A multi-disciplinary team at NWCPHP working with practice partners in four states will embark on SHARE-NW. SHARE-NW is a five-year project to identify, gather, and visualize data with public health leaders to more effectively address rural health disparities and achieve health equity in Washington, Oregon, Idaho, and Alaska.
Visit the SHARE-NW website, launched August 2021.
Rural communities in Washington, Oregon, Idaho, and Alaska face high poverty and are home to large populations of Alaska Native, Native American, Latino, and other residents who are often marginalized and impacted by health disparities.
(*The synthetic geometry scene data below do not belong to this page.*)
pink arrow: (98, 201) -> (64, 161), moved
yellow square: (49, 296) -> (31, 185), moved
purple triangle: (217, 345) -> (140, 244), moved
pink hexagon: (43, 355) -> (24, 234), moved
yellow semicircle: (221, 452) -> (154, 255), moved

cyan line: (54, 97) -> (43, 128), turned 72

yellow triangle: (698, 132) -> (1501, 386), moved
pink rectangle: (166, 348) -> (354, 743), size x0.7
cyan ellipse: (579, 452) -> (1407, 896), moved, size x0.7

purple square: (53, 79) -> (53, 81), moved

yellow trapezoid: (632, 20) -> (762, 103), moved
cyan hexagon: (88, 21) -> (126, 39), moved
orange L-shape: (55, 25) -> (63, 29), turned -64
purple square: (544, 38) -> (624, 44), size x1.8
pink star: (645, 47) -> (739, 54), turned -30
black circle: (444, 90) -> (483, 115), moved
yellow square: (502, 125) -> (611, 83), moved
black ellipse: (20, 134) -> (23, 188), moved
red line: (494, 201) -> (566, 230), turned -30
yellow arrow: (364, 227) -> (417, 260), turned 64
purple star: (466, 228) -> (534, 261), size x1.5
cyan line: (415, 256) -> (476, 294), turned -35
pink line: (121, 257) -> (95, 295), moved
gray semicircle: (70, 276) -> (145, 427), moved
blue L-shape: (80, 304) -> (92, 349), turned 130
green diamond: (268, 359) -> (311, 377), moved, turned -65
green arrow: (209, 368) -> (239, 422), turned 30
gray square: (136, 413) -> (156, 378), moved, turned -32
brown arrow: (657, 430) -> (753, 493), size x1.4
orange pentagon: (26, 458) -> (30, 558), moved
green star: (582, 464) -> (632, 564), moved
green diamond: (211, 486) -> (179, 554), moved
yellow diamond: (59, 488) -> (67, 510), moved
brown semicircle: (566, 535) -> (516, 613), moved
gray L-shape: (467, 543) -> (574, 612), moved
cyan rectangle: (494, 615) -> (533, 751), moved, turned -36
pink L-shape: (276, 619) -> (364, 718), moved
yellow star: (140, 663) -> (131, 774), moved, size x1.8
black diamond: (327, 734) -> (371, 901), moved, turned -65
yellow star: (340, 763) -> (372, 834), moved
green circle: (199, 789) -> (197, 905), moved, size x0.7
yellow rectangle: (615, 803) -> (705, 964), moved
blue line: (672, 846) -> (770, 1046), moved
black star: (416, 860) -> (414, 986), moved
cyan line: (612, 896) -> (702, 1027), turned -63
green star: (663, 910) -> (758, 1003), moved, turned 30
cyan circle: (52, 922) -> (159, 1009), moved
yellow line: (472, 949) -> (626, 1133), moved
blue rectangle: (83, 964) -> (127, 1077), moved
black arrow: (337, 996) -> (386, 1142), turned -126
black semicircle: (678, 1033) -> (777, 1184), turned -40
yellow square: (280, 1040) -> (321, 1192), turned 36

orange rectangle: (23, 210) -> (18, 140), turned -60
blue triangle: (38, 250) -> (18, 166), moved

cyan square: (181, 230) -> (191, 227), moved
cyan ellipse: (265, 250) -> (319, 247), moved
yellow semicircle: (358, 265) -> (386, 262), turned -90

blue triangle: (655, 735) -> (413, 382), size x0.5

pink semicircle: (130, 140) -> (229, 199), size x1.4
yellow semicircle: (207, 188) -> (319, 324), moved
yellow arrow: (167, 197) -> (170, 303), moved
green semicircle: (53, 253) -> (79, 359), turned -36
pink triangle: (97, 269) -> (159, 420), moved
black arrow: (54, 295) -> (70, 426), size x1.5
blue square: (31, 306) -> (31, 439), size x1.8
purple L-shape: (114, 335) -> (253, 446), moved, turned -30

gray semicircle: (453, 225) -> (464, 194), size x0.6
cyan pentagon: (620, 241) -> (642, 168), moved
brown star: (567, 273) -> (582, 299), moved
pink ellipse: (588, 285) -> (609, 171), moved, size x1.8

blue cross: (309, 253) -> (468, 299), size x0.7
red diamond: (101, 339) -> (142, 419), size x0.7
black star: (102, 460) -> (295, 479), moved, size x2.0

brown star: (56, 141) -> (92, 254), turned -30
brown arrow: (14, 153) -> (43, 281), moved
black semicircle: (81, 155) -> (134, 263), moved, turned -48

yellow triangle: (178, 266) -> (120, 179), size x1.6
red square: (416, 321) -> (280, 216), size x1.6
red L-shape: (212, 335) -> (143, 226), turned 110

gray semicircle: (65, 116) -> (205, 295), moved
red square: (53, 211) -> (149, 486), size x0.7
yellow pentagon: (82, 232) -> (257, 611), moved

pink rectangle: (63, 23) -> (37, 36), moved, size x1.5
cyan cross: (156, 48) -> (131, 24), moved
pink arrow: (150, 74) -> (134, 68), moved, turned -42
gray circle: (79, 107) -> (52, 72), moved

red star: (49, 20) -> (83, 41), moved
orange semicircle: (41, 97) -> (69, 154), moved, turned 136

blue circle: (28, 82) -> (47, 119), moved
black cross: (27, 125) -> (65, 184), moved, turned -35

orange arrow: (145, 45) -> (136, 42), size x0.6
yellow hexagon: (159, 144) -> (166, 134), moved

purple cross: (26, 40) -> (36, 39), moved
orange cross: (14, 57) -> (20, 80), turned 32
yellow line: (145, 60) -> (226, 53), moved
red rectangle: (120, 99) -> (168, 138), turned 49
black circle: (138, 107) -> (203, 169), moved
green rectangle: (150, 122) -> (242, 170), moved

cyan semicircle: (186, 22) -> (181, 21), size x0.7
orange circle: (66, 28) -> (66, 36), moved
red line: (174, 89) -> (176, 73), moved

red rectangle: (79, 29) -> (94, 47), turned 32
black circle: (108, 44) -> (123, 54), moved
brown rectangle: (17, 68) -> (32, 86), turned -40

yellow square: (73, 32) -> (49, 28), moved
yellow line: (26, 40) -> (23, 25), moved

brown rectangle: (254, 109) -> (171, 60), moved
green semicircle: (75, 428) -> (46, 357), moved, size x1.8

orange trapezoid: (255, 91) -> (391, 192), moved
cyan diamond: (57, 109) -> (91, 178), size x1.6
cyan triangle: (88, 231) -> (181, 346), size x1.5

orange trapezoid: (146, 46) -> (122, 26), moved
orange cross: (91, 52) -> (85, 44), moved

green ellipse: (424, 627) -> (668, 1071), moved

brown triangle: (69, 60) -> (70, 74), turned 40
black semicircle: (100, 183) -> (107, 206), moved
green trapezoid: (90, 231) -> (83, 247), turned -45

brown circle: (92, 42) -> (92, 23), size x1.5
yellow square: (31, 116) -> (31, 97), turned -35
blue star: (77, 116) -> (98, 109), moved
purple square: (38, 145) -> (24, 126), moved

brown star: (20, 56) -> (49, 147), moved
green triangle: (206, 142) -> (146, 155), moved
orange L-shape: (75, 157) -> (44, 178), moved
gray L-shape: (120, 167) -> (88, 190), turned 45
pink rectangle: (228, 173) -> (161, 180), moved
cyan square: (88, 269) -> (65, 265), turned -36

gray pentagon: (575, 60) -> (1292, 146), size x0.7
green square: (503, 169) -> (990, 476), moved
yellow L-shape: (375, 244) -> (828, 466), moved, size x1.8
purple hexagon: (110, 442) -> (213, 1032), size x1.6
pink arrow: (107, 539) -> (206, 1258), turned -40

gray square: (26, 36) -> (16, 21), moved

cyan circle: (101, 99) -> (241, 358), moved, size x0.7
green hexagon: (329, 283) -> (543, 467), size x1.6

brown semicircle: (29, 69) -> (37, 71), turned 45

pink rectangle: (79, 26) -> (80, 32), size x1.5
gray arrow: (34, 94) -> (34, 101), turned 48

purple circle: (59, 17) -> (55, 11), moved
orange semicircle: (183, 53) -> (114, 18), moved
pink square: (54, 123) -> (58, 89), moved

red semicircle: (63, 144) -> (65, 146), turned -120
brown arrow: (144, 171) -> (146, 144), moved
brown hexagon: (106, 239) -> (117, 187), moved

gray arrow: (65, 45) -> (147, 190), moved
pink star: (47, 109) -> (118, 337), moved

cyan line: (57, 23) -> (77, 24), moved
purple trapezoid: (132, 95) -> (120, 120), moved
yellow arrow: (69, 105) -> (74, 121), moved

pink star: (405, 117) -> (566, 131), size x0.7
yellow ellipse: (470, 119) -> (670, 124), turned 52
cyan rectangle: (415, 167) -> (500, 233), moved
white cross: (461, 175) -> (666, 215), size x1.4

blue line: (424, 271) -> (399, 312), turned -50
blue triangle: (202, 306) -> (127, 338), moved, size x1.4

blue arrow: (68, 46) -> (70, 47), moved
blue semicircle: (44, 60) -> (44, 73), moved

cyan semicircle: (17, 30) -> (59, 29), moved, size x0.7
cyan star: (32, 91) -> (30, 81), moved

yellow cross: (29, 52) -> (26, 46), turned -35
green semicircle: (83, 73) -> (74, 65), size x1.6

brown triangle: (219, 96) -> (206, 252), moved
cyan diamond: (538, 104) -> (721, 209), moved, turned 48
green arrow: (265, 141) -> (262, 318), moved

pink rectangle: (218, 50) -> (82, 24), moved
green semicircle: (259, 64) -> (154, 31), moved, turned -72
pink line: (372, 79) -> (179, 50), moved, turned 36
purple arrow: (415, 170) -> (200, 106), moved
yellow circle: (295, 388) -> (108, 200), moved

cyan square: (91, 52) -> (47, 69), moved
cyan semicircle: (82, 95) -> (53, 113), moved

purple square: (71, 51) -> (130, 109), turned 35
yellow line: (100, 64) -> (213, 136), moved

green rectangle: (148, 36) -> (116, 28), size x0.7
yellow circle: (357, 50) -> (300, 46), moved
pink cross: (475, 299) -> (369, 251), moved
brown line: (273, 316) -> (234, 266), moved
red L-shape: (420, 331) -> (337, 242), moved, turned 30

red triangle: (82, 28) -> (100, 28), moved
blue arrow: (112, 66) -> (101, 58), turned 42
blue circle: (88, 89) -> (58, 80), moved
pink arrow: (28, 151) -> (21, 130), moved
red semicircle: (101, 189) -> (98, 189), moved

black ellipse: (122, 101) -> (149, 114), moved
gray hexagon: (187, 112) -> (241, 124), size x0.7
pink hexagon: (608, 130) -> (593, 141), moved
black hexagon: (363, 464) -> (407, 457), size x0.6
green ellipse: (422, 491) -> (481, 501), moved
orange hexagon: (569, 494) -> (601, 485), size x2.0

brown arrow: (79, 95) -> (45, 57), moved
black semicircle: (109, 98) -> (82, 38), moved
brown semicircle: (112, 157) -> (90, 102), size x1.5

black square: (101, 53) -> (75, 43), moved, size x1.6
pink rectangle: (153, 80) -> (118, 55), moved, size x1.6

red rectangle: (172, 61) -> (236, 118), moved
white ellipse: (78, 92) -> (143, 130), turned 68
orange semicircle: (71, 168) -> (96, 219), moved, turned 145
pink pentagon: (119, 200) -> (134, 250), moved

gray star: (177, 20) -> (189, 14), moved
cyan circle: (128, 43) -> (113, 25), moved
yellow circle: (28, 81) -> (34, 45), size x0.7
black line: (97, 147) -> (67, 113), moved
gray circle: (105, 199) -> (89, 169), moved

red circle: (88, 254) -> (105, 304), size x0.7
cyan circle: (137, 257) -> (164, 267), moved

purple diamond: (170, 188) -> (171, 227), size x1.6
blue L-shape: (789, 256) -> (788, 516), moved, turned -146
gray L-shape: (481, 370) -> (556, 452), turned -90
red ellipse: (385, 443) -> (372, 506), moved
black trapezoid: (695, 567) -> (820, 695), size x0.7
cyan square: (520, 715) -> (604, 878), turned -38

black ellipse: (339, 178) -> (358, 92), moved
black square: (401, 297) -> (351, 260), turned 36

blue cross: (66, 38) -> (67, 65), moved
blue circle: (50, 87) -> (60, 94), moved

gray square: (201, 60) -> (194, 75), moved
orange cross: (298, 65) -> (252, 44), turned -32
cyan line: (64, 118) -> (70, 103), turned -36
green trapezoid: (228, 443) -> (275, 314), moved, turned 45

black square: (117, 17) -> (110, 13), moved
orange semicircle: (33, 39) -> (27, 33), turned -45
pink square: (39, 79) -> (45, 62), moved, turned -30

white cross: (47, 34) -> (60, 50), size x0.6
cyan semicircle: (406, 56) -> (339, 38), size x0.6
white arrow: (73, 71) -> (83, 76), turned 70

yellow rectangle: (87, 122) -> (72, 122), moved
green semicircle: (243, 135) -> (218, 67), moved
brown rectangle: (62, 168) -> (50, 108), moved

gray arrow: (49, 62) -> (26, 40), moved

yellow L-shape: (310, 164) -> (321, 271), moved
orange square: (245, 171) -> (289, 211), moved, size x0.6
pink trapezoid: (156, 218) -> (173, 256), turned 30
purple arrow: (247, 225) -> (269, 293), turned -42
Their plight is compounded by significant barriers faced by local public health leaders in accessing and using relevant data that would support evidence-driven decision-making and priority setting to promote health equity in their communities.
SHARE-NW: Solutions in Health Analytics for Rural Equity across the Northwest (SHARE-NW), a multi partner collaboration guided by a region-wide Equity Advisory Committee, will work with local and state public health leaders to increase the availability of, access to, and use of data that reflect the complex underlying social conditions that impact health in the region’s rural areas.
NWCPHP researchers will identify and pull together disparate data types into meaningful resources that maximize understanding of where disparities exist, what’s being done, and what can be improved to achieve health equity in the 73 rural health jurisdictions within the four-state region.
Specific project aims include:
- Provide data to support local and state decision-making about resource allocation for prevention activities to reduce specifically identified health disparities affecting rural communities.
- Improve public health practitioners’ access to data to support prevention service planning to promote health equity for rural populations.
- Build capacity among rural practice partners for data use and data-driven decision making to improve health and address disparities in their communities.
This five-year project is supported by a grant (#1 CPIMP171144-01-00) from the US Department of Health and Human Services Office of Minority Health.